▸ **Task instructions**: Search the entries for the word "инженерных" and pull out each line that has it.

▸ **Input records**:
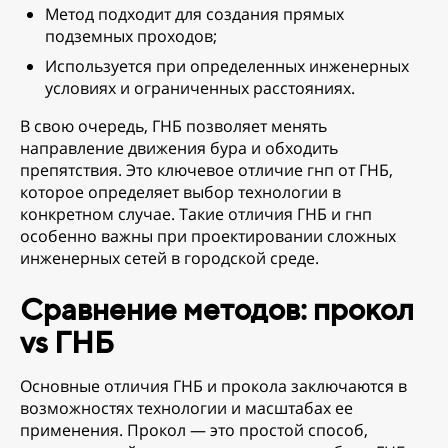
Метод подходит для создания прямых
подземных проходов;
Используется при определенных инженерных
условиях и ограниченных расстояниях.
В свою очередь, ГНБ позволяет менять
направление движения бура и обходить
препятствия. Это ключевое отличие гнп от ГНБ,
которое определяет выбор технологии в
конкретном случае. Такие отличия ГНБ и гнп
особенно важны при проектировании сложных
инженерных сетей в городской среде.
Сравнение методов: прокол
vs ГНБ
Основные отличия ГНБ и прокола заключаются в
возможностях технологии и масштабах ее
применения. Прокол — это простой способ,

▸ **Solution**:
Используется при определенных инженерных
инженерных сетей в городской среде.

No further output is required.